Exploring the Role of Cloud Giants Like Amazon and Microsoft in Concealing Infrastructure Through FUNNULL Admin Accounts

Recent research by Silent Push Threat Analysts, in partnership with Brian Krebs, has brought a sharp focus to the sprawling criminal infrastructure of the so-called Triad Nexus, which is operated through the FUNNULL Content Delivery Network (CDN).

This network, run by its administrator Lizhi Liu (also known as “Steve/Steven” Liu), is accused of facilitating hundreds of cyber-fraud and crypto-investment scam sites, resulting in over $200 million in losses to American victims.

However, crucially, FUNNULL’s persistence is enabled by the strategic abuse of Western cloud behemoths, such as Amazon Web Services and Microsoft Azure a practice known as “Infrastructure Laundering.”

Infrastructure Laundering: The Role of Amazon and Microsoft

At the heart of the Triad Nexus operation is the cunning use of “Infrastructure Laundering.” This tactic involves using stolen identities, fake businesses, or compromised payment methods to rapidly create new cloud accounts on reputable providers, such as AWS and Azure. Once onboard, the threat actor deploys scam websites or malicious infrastructure behind legitimate cloud IP addresses, making detection and blocking exponentially harder for defenders.

• Quick Account Churn: As soon as fraudulent sites are detected and a cloud account is shut down, Liu’s network pivots to new cloud accounts—often with fresh identities—allowing them to “hop” across providers with minimal downtime.
• Legitimacy by Association: By embedding their infrastructure within the same IP spaces as well-known Western businesses, attackers exploit trust relationships. Security teams risk collateral damage if they block entire IP ranges, thereby giving scammers extra cover.
• Challenging Attribution: The interconnectedness of cloud platforms means that even sophisticated security operations may struggle to distinguish legitimate business traffic from criminal activity masked by FUNNULL’s tactics.
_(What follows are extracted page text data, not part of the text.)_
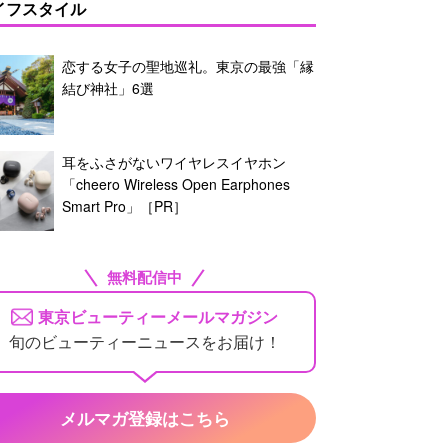
イフスタイル
恋する女子の聖地巡礼。東京の最強「縁
結び神社」6選
耳をふさがないワイヤレスイヤホン
「cheero Wireless Open Earphones
Smart Pro」［PR］
無料配信中
東京ビューティーメールマガジン
旬のビューティーニュースをお届け！
メルマガ登録はこちら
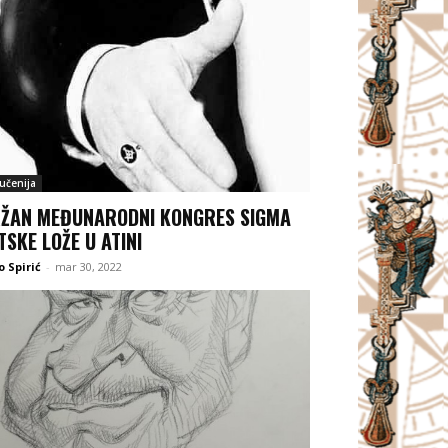
jučenija
ŽAN MEĐUNARODNI KONGRES SIGMA
TSKE LOŽE U ATINI
 Spirić
-
mar 30, 2022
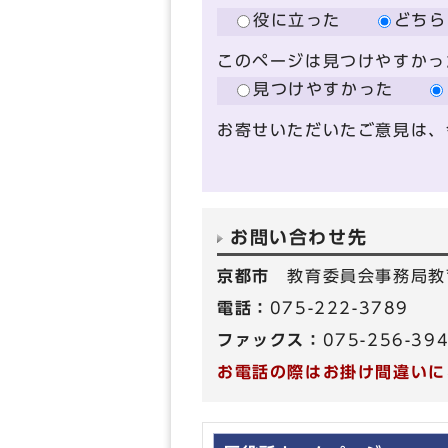
役に立った
どちら
このページは見つけやすかっ
見つけやすかった
お寄せいただいたご意見は、
お問い合わせ先
京都市
教育委員会事務局教
電話：
075-222-3789
ファックス：
075-256-39
お電話の際はお掛け間違いに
Cloud Providers’ Mixed Compliance Response

Despite the U.S. Treasury and FBI formally sanctioning FUNNULL and Liu in May 2025, enforcement across major cloud providers has been inconsistent.

Google appears to have taken proactive action, removing Liu’s YouTube channel and associated accounts. However, many accounts tied to Liu are still active on platforms provided by Microsoft, Amazon, Meta, and others, as detailed in Silent Push’s deep dive report.

• AWS and Azure: These remain popular with Triad Nexus for spinning up short-lived, disposable infrastructure supporting new scam campaigns.
• Microsoft (GitHub, LinkedIn): Public developer accounts and code repositories linked to Liu are still live as of July 2025, despite public advisories and clear evidence of involvement.
• Meta (Facebook): Liu has been observed updating Facebook groups and pages even after being sanctioned, underscoring the struggle to enforce bans on high-profile threat actors.
• Other services, including Medium, PayPal, WordPress, and HuggingFace, among others, have not yet universally responded to known Liu-linked accounts, putting enterprises at risk of non-compliance.

Why This Matters

The continued ability of sanctioned actors like Liu to leverage major cloud providers should serve as a wake-up call to the tech industry. Infrastructure Laundering not only fuels large-scale cybercrime but also complicates compliance with government sanctions.

Silent Push’s public report provides detailed indicators, usernames, emails, and domain names that organizations can use to proactively ban or monitor accounts tied to Liu and FUNNULL.

Until cloud providers adopt both automated and manual controls to detect and prevent Infrastructure Laundering, criminal networks like Triad Nexus will continue to weaponize the reputation and scale of Western tech giants against their own customers and national security interests.